Ketiga permasalahan tersebut mengarah kepada swastanisasi. PLN sebagai BUMN sepatutnya mematuhi kebijakkan pemerintah. Tetapi para pekerja melihatnya “Agak Laen”.
PLN memiliki 11 anak perusahaan. Anak pertamanya PT PLN Indonesia Power, dan anak kedua PT Pembangkitan Jawa-Bali (PT PJB), yang mengoperasikan pembangkit PLN. Serikat Pekerja PLN (SP-PLN) dan Persatuan Pegawai Indonesia Power (PP-IP) serta Serikat Pekerja PJB (SP-PJB) adalah lokomotif perlawanan terhadap privatisasi oleh pemerintah. Perlawanan dilakukan dengan prosedur hukum yang berlaku. Yaitu, melalui Mahkamah Konstitusi (MK).
Dalam lebih dari sepuluh tahun terakhir SP PLN dan PP IP serta SP PJB telah mengajukan _judicial review_ beberapa kali ke MK. Menggugat perundang-undangan yang dibuat pemerintah dalam rangka meliberalkan sektor listrik. Ketiganya melihat sektor ketenagalistrikan adalah milik negara bukan milik pemerintah berkuasa yang dibelakangnya ada oligarki yang mencari keuntungan di sektor listrik.
Dalam ulang tahun PP-IP ke 25, pada 27 Agustus 2024. PP-IP mengadakan diskusi di PLTU Pelabuhan Ratu dan PLTA Saguling, Jawa Barat. Kekuatiran akan penguasaan listrik oleh swasta menjadi topik utama. Termasuk perkiraan kebijakkan pemerintahan baru terhadap sektor listrik.
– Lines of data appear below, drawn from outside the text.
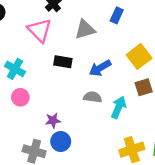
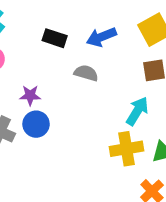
black rectangle: (63, 62) -> (55, 38), moved
cyan arrow: (119, 107) -> (137, 111), moved

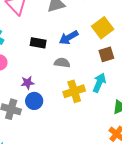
yellow cross: (126, 149) -> (74, 91), moved

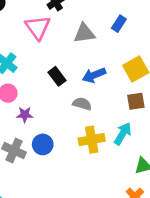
black rectangle: (38, 43) -> (57, 76), turned 35
purple star: (28, 83) -> (25, 115), moved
Salamuddin Daeng membahas bukunya Listrik Dibajak Oligarki I dan II. Mengupas dengan jelas tangan-tangan Oligarki masuk melalui pemerintah dalam menguasai berbagai sektor bisnis kelistrikan dari hulu hingga hilir. Utang besar PLN menjadi pintu masuk swasta agar masuk lebih dalam lagi di bisnis kelistrikan.
“Padahal aturan _take or pay_ yang dipaksakan pihak swasta ke PLN di saat _oversupply_ listrik telah berlangsung sejak 2011, merupakan biang keladi dari rusaknya keuangan PLN,” ungkap Salamuddin Daeng.
John Mempi membahas mengenai perlawanan PP IP di MK. Membandingkannya dengan jihad konstitusi Muhammadiyah. Dimana untuk membatalkan satu undang-undang liberal yang tidak pro rakyat, membutuhkan waktu satu tahun di MK. Sedangkan undang-undang liberal yang dibuat DPR RI berdasarkan amandemen UUD 45 ada sekitar 400 undang-undang di berbagai sektor.
Sehingga untuk membatalkan UU yang liberal itu butuh waktu 400 tahun. Lebih lama dari perjuangan Indonesia Merdeka. Untuk itu perjuangan PP IP saat ini adalah Kembali ke UUD 45 asli. “Dengan kembali ke UUD 45 asli, seluruh undang-undang liberal yang dibuat DPR RI berdasarkan amandemen UUD 45, termasuk di sektor kelistrikan langsung batal,” jelas John Mempi.
Nirmal Ilham membahas mengenai bagaimana China menampik isi perjanjian _climate change_ dan menolak proposal transisi energi dunia. Hal itu dilakukan karena konsistennya pemerintah China terhadap kebijakkan pintu terbuka Deng Xiaoping untuk pertumbuhan ekonomi yang tinggi di China, didasarkan pada sumber energi yang murah di tangan negara.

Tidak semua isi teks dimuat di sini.